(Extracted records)
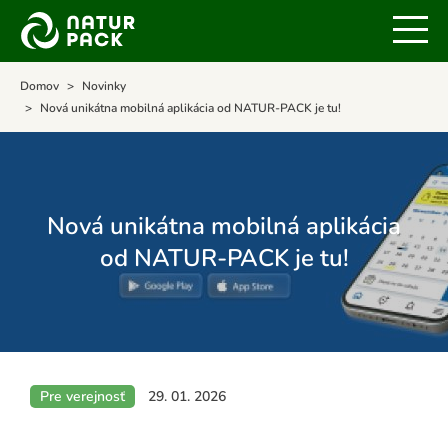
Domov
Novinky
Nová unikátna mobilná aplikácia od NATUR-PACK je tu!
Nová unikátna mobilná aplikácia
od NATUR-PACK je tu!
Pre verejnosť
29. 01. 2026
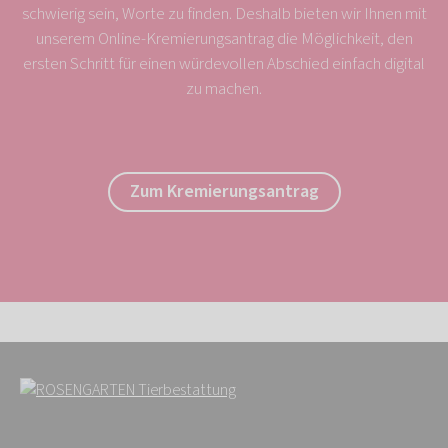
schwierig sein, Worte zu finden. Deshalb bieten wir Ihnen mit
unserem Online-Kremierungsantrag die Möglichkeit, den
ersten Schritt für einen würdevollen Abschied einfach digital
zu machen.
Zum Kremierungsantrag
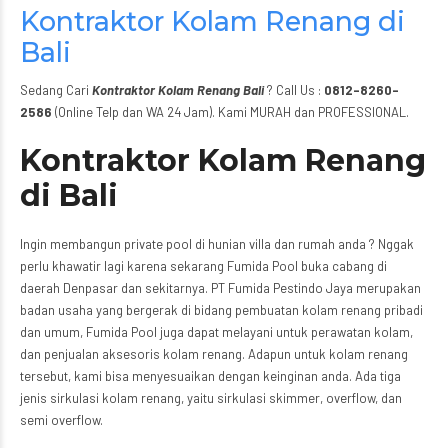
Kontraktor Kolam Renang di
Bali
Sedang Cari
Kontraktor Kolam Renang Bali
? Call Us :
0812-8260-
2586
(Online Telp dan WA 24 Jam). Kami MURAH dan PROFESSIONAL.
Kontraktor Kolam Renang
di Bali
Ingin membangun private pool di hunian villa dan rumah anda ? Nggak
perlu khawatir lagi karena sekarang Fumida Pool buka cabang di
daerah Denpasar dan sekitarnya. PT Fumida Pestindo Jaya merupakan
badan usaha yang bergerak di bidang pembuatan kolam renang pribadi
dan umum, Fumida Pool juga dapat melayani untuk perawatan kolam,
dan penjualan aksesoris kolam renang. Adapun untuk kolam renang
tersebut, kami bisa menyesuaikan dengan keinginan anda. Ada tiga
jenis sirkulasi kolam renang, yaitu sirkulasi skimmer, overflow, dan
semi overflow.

--

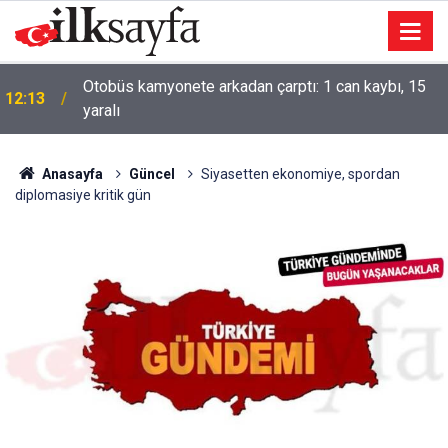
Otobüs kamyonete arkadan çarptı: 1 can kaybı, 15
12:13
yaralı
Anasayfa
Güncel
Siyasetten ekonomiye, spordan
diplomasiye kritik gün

_Prompt:_
From the records above, copy out the line with "dan umum, Fumida", the line with "semi overflow.", and every line between them, word for word.

_Result of this exercise:_
dan umum, Fumida Pool juga dapat melayani untuk perawatan kolam,
dan penjualan aksesoris kolam renang. Adapun untuk kolam renang
tersebut, kami bisa menyesuaikan dengan keinginan anda. Ada tiga
jenis sirkulasi kolam renang, yaitu sirkulasi skimmer, overflow, dan
semi overflow.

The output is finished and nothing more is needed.